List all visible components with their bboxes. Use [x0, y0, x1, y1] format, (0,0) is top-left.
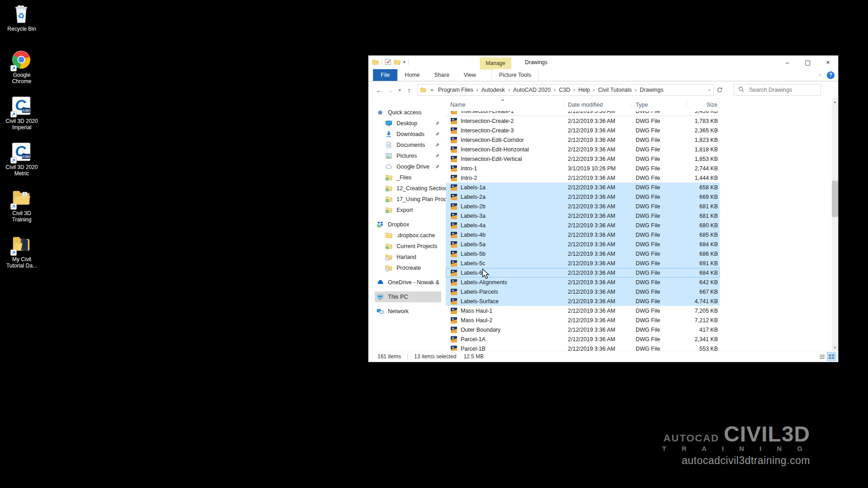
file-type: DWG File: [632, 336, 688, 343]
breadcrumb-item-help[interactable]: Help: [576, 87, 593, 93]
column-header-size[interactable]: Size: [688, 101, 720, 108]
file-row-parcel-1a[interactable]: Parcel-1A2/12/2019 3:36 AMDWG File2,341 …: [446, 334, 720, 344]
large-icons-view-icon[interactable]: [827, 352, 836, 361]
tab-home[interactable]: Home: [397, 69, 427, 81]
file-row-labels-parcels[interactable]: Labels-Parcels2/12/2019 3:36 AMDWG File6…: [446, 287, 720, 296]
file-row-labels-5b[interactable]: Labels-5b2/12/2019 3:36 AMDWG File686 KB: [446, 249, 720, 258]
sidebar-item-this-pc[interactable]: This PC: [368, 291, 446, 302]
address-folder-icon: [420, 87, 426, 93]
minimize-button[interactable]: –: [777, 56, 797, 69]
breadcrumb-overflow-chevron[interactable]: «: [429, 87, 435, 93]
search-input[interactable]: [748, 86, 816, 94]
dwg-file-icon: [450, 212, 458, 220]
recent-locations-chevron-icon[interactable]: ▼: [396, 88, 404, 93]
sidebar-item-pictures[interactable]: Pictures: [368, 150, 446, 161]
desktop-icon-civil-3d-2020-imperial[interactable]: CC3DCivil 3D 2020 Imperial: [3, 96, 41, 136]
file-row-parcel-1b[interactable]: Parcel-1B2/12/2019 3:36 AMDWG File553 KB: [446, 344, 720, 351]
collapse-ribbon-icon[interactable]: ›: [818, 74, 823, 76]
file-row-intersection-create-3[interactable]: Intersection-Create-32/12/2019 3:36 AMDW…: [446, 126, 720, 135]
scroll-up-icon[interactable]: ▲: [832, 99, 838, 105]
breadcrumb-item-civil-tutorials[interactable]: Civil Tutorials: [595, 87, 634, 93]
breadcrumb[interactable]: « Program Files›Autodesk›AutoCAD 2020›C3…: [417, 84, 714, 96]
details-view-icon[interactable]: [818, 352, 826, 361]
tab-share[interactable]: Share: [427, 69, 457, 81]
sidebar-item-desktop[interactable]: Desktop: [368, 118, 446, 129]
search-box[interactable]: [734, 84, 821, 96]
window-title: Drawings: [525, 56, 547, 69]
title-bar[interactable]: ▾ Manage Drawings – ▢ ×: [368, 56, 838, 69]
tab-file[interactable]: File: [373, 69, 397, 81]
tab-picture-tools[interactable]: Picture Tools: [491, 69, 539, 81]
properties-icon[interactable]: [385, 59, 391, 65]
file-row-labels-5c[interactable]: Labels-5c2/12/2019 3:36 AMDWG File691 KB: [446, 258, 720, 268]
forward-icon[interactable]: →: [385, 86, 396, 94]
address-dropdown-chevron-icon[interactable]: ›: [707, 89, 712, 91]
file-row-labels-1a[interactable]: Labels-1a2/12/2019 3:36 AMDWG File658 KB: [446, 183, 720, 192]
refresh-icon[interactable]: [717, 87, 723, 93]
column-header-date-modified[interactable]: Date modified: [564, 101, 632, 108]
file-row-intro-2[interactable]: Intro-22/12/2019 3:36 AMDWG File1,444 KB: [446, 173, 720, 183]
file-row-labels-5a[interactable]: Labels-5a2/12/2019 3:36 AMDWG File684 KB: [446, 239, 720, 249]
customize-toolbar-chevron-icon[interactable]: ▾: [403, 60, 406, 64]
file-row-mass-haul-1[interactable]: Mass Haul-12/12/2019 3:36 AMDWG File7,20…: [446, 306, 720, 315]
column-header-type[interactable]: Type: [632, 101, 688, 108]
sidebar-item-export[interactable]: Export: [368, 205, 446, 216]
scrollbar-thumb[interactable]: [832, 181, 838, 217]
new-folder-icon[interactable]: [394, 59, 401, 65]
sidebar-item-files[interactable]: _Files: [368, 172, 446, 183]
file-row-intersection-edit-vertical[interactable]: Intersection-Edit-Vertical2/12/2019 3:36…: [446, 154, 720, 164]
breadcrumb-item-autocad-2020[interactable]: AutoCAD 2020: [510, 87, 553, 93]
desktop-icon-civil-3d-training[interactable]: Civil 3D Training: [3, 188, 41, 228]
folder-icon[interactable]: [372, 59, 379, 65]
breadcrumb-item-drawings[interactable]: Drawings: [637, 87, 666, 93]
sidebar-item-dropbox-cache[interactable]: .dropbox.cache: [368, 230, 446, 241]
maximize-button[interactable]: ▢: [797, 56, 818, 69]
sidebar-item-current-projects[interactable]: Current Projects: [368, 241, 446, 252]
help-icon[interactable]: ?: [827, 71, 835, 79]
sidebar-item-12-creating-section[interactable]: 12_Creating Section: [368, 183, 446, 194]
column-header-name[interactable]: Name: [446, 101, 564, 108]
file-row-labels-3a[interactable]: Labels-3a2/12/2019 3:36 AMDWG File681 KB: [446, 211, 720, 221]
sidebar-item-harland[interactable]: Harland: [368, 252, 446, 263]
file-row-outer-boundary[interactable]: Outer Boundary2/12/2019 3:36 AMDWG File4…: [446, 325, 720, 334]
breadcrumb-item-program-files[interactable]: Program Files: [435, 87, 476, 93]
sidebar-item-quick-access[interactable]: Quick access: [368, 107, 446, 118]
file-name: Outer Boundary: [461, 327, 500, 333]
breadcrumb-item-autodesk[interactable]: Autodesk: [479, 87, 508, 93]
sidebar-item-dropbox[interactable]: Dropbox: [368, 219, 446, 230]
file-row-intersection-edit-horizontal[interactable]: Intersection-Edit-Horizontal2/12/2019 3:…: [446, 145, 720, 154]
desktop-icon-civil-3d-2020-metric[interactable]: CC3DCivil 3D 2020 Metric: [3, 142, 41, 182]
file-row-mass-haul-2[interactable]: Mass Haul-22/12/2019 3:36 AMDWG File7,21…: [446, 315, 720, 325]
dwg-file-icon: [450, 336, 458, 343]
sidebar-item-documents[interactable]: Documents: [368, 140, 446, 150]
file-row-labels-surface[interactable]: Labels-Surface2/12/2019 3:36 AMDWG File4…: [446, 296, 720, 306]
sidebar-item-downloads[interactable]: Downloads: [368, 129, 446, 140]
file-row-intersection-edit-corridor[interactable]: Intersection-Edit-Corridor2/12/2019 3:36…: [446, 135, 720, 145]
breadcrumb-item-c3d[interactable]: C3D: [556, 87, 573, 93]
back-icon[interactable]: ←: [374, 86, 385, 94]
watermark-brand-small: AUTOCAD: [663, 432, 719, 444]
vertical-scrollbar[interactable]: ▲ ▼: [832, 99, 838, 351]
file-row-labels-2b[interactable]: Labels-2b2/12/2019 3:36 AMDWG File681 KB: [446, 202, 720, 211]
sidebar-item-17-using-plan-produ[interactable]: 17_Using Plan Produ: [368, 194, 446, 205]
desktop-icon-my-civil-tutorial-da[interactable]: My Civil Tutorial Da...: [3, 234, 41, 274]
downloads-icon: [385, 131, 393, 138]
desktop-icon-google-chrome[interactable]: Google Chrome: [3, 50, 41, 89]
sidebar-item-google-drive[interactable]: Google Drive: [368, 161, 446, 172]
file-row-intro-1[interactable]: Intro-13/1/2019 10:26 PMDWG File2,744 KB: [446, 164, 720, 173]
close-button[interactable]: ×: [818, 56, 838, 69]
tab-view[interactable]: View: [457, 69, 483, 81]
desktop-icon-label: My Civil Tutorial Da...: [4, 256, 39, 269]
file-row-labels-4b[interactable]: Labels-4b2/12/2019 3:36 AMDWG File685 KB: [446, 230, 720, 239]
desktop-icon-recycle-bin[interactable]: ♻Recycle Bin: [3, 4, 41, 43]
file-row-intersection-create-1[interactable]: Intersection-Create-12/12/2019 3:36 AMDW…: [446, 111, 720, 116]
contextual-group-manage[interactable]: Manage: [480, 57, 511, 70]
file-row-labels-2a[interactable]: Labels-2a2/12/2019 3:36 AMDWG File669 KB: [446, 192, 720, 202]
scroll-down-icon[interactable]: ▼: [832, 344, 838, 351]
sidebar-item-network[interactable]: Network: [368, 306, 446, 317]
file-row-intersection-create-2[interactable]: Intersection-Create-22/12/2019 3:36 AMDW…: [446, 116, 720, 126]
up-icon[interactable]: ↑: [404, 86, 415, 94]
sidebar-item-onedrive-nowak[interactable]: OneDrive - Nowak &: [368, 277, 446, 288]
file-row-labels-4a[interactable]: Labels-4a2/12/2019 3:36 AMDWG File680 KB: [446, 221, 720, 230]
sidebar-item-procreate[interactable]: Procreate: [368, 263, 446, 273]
_ _ _ _ _ _ _
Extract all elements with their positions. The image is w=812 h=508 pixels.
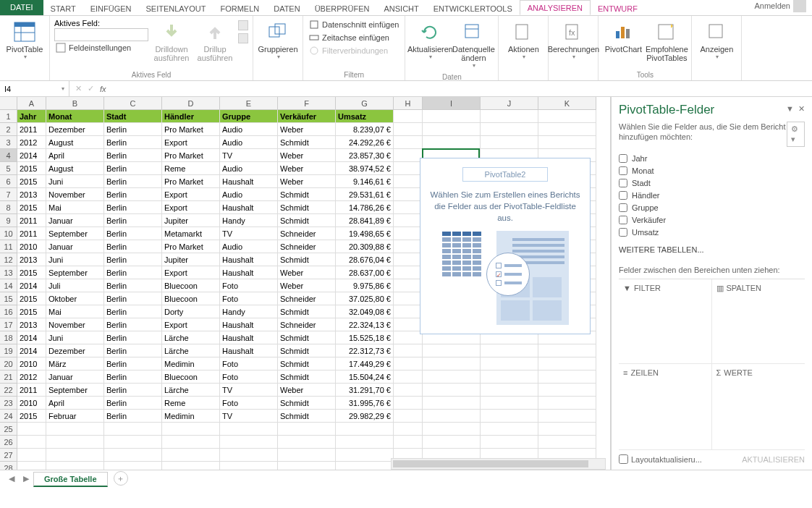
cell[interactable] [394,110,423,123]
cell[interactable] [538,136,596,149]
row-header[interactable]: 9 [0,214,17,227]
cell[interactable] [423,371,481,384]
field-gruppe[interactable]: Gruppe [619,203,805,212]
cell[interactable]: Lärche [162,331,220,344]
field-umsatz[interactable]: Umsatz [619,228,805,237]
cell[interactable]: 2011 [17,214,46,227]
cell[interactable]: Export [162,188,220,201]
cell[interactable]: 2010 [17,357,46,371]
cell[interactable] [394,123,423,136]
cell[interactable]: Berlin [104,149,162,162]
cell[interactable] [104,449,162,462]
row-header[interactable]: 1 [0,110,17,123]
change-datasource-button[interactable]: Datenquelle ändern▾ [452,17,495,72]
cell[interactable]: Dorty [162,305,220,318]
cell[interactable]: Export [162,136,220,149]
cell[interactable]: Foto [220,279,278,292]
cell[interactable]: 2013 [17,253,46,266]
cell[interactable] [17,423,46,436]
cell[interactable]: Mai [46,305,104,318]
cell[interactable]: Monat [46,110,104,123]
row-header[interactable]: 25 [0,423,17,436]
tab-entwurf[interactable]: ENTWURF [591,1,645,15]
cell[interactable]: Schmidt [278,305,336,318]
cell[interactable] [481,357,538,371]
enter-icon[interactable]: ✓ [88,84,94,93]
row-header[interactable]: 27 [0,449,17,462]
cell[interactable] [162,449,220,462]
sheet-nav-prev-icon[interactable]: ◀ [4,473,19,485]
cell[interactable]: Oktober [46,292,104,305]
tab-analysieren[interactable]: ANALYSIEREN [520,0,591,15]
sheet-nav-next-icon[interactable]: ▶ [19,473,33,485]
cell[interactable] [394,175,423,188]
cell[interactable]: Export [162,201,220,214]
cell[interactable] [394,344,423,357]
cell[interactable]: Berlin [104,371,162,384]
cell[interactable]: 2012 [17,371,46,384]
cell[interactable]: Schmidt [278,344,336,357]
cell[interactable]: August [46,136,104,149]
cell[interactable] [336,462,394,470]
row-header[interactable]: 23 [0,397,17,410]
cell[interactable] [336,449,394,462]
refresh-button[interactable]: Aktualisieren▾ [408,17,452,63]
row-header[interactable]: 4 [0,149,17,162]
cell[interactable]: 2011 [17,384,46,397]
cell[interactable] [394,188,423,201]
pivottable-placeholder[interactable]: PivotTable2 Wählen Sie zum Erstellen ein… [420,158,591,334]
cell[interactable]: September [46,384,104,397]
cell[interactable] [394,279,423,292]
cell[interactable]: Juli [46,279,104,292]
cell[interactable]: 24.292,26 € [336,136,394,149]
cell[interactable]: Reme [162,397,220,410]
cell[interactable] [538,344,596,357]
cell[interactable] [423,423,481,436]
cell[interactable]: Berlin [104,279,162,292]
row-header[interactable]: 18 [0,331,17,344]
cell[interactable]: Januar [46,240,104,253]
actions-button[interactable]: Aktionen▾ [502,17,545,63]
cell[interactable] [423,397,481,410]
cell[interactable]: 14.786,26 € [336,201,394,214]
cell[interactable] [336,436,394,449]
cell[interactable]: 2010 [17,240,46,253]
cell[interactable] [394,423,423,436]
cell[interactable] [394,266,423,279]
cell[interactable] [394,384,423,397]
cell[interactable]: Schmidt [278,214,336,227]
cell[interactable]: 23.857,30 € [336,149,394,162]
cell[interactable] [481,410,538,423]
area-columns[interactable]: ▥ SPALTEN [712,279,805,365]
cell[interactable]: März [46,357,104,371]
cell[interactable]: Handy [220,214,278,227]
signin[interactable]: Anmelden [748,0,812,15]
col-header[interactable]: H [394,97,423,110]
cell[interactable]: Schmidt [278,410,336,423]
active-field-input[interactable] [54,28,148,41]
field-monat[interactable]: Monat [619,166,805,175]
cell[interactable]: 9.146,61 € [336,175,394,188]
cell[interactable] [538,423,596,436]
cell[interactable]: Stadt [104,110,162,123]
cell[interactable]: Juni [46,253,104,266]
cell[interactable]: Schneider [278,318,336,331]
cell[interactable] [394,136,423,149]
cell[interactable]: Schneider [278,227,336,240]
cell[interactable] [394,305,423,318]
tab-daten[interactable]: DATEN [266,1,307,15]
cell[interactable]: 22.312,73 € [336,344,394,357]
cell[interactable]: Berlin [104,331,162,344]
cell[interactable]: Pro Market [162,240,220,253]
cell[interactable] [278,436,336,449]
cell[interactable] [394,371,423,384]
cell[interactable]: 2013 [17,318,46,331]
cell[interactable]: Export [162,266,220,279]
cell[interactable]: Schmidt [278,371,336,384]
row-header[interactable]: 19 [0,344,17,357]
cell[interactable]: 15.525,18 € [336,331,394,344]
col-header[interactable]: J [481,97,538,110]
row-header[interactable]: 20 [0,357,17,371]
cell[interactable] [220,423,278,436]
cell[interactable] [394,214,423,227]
_ _ _ _ _ _ _
_TASK TO CARRY OUT_. Find all the lines containing "Haul" in the material, then copy them.

_ANSWER SPACE_.
file-row-mass-haul-1[interactable]: Mass Haul-12/12/2019 3:36 AMDWG File7,20…: [446, 306, 720, 315]
file-row-mass-haul-2[interactable]: Mass Haul-22/12/2019 3:36 AMDWG File7,21…: [446, 315, 720, 325]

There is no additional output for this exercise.